Sunday, June 16, 2019

A REAL Dad Tribute

Without even looking, I know that my various social media feeds will be full of Father’s Day tributes. There will be photographs of fathers and sons, and all sorts of conflicting claims as to which one is, in fact, the world’s best Dad. To quote Mister Potter from It’s a Wonderful Life...sentimental hogwash!!

What Facebook, Twitter and Instagram need today is a tribute to the real contributions that our Dad’s have made to our development. What I’m talking about isn’t some song and dance about the virtues of honesty, loyalty and hard work. No...I’m referring to the things our dad’s taught us that no one else could. Who but Dad could have made sure we understood where we came from by reminding us that we were not...born in a barn?
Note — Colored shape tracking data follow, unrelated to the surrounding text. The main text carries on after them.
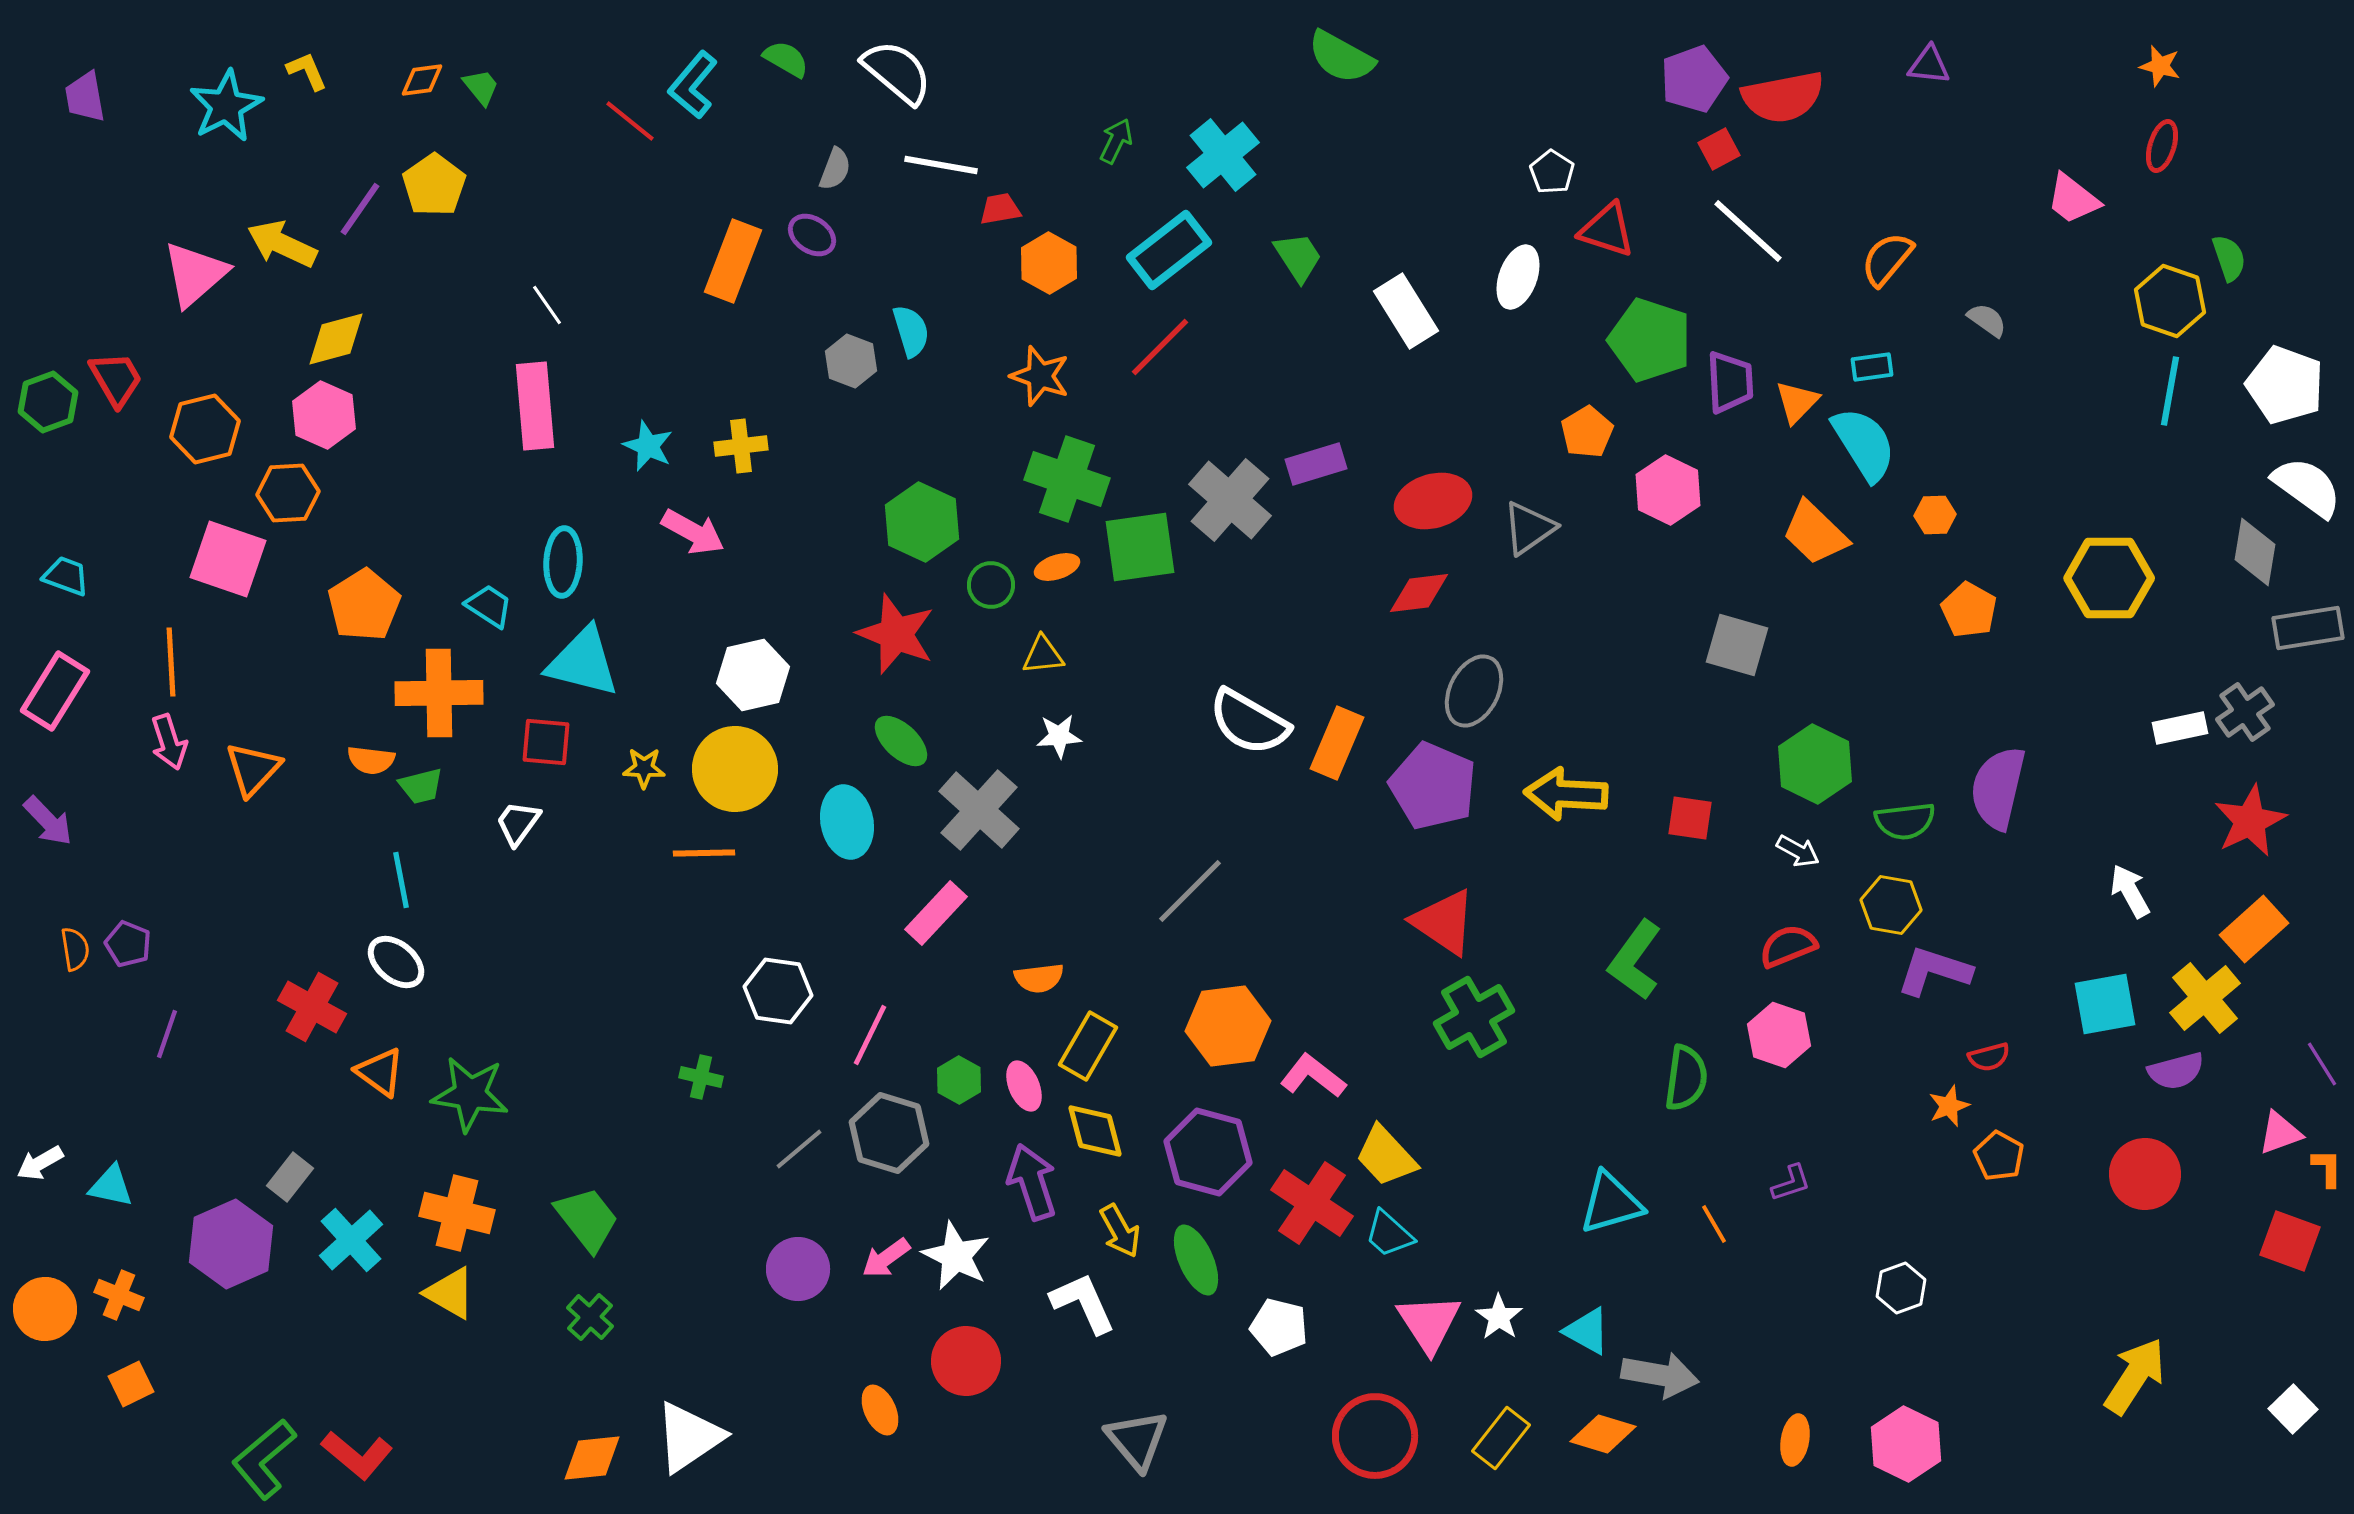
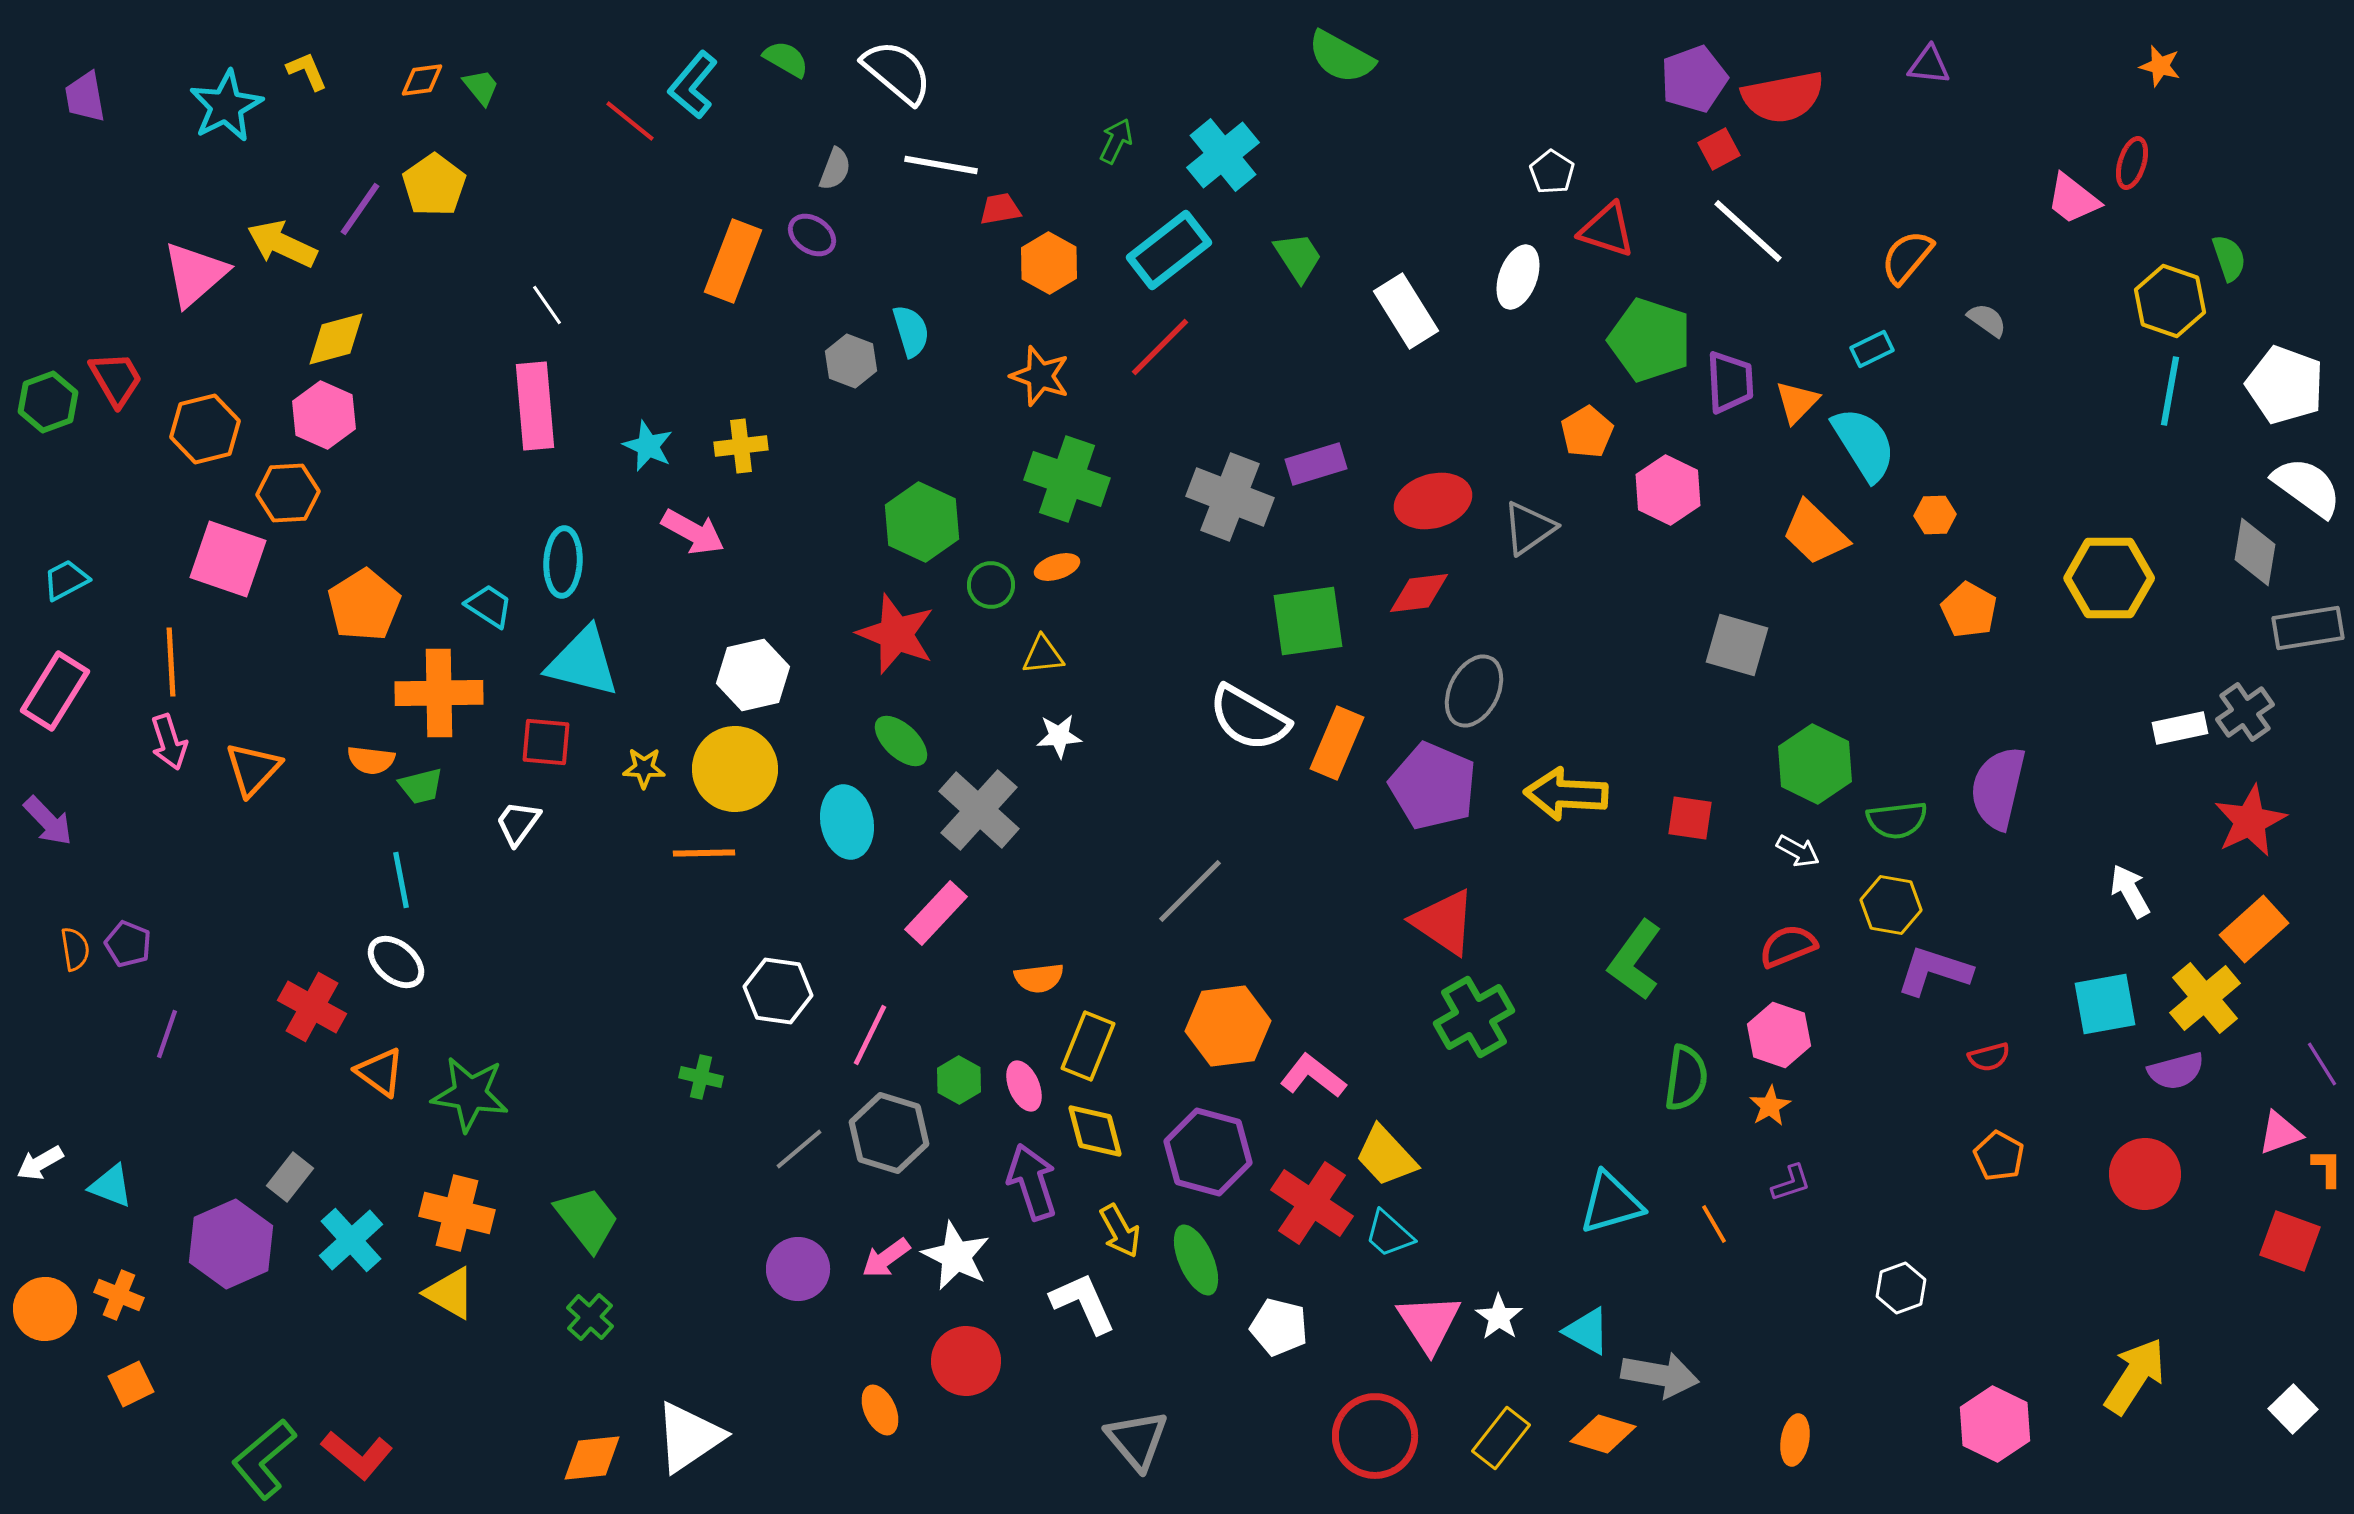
red ellipse at (2162, 146): moved 30 px left, 17 px down
orange semicircle at (1887, 259): moved 20 px right, 2 px up
cyan rectangle at (1872, 367): moved 18 px up; rotated 18 degrees counterclockwise
gray cross at (1230, 500): moved 3 px up; rotated 20 degrees counterclockwise
green square at (1140, 547): moved 168 px right, 74 px down
cyan trapezoid at (66, 576): moved 4 px down; rotated 48 degrees counterclockwise
white semicircle at (1249, 722): moved 4 px up
green semicircle at (1905, 821): moved 8 px left, 1 px up
yellow rectangle at (1088, 1046): rotated 8 degrees counterclockwise
orange star at (1949, 1106): moved 179 px left; rotated 9 degrees counterclockwise
cyan triangle at (111, 1186): rotated 9 degrees clockwise
pink hexagon at (1906, 1444): moved 89 px right, 20 px up
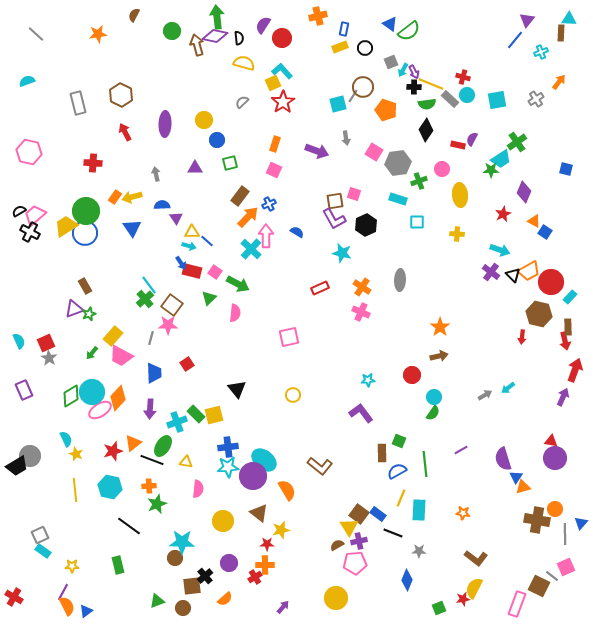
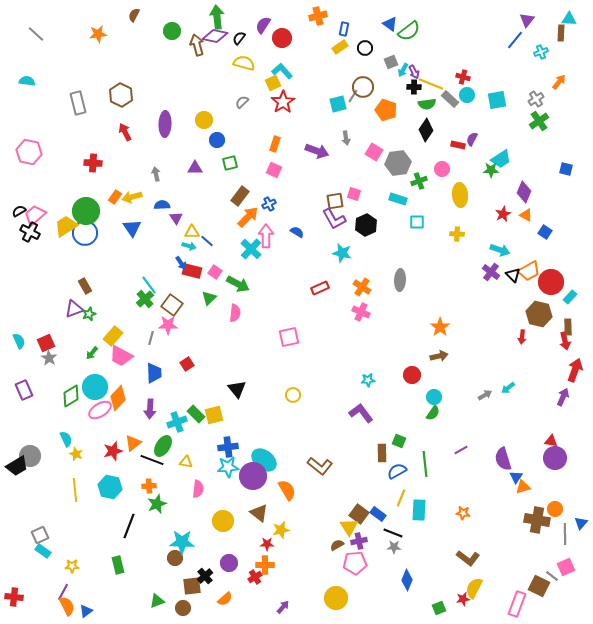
black semicircle at (239, 38): rotated 136 degrees counterclockwise
yellow rectangle at (340, 47): rotated 14 degrees counterclockwise
cyan semicircle at (27, 81): rotated 28 degrees clockwise
green cross at (517, 142): moved 22 px right, 21 px up
orange triangle at (534, 221): moved 8 px left, 6 px up
cyan circle at (92, 392): moved 3 px right, 5 px up
black line at (129, 526): rotated 75 degrees clockwise
gray star at (419, 551): moved 25 px left, 4 px up
brown L-shape at (476, 558): moved 8 px left
red cross at (14, 597): rotated 24 degrees counterclockwise
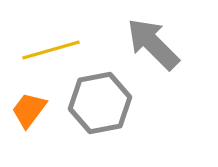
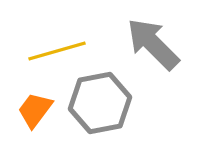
yellow line: moved 6 px right, 1 px down
orange trapezoid: moved 6 px right
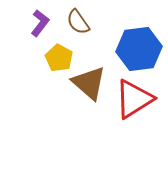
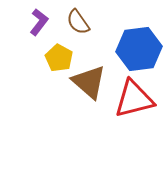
purple L-shape: moved 1 px left, 1 px up
brown triangle: moved 1 px up
red triangle: rotated 18 degrees clockwise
What could have contributed as much to our understanding of the connection between consumption and employment more than Dad’s refrain, Would somebody in this house learn to turn the lights off when they leave a room?? We don’t work for the power company!! And what about the Hobson’s choice dilemma presented to us by dad’s instruction...Pull my finger?

But all of these important contributions made by our dad’s pale in comparison to their most enduring contribution...The Dad Joke. To that end, I believe that today is the perfect day to remind us of the proud and enduring sense of humor that our father’s have bequeathed to all of us. Enjoy...

You hear that news story about the cartoonist found dead in his home? The details were...sketchy.

Last night, Mom and I watched two DVD’s back to back. Luckily, I was the one facing the TV.

Went to a seafood disco last night. Just my luck, I pulled a mussel.

Two cannibals were eating a clown when one says to the other...”does this taste funny to you”?

An invisible man married an invisible woman. I bet their kids aren’t anything to look at either.

I went to bed last night wondering what had happened to the sun. Then it dawned on me.

What’s the difference between an angry circus owner and a Roman barber? One is a raving showman, the other a shaving Roman.

Yesterday I accidentally swallowed some food coloring. The doctor says I’m fine, but I feel like I’ve dyed a little inside.

Last night I dreamed that I was drowning in an ocean of orange soda. Eventually I figured out that it was just a Fanta Sea.

Why did the skeleton belch? Because he didn’t have guts enough to fart.

Have you heard that new music group called Cellophane?
No, what kind of music do they play?
Mostly...wrap.

A steak pun is a rare medium done well.

What do you call a group of killer whales playing classical music? An Orca-stra.